• **Activity**:
Give the number of lines in the data below where the word "صنعتی" appears, and nothing besides.
[Dataset content — start]
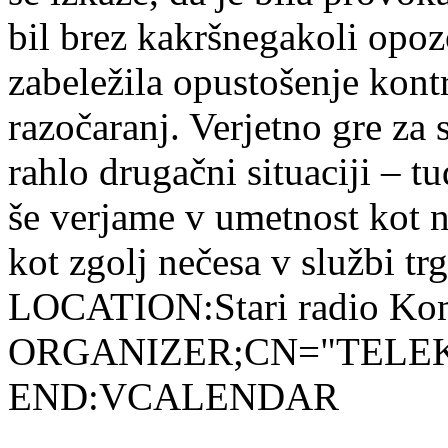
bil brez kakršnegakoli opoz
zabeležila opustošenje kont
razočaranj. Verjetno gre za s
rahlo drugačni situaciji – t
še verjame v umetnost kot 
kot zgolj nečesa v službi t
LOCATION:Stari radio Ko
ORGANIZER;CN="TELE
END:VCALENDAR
[Dataset content — finish]
[Dataset content — start]
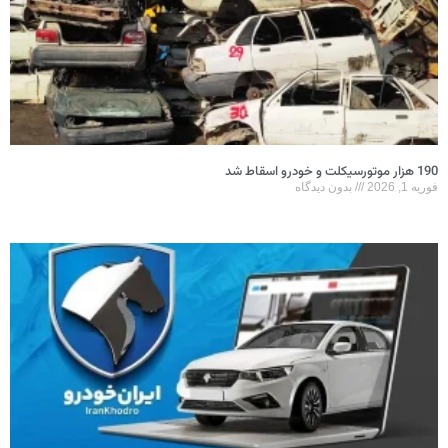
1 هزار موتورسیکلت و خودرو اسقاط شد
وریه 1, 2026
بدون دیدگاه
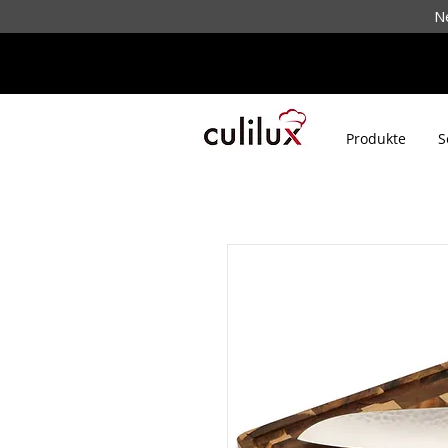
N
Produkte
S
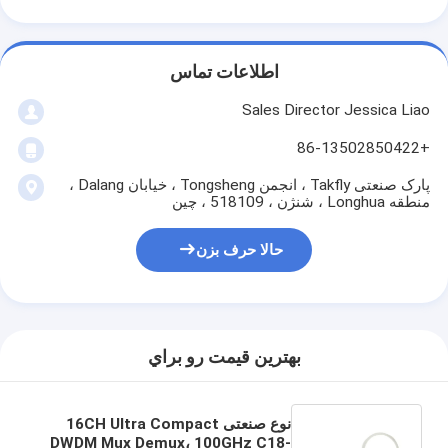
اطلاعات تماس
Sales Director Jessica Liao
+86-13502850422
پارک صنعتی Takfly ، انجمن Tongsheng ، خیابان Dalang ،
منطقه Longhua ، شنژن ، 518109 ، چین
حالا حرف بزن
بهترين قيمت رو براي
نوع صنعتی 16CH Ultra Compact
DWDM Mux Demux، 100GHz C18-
[Dataset content — finish]
[Dataset content — start]
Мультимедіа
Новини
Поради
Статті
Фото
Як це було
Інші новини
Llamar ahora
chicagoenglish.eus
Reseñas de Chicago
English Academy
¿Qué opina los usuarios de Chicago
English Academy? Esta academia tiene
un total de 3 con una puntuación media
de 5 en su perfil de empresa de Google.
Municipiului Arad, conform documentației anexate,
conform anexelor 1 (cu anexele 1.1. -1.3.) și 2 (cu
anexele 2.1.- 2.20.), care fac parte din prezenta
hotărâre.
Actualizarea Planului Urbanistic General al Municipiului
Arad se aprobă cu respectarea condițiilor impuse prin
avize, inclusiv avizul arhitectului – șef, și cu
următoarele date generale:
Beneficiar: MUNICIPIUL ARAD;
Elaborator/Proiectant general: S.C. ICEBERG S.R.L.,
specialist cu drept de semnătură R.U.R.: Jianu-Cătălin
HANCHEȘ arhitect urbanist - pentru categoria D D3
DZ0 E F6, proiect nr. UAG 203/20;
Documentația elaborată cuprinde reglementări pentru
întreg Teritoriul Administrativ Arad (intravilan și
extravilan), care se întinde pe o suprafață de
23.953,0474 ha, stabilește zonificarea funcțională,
[Dataset content — finish]
• **Result for this exercise**:
2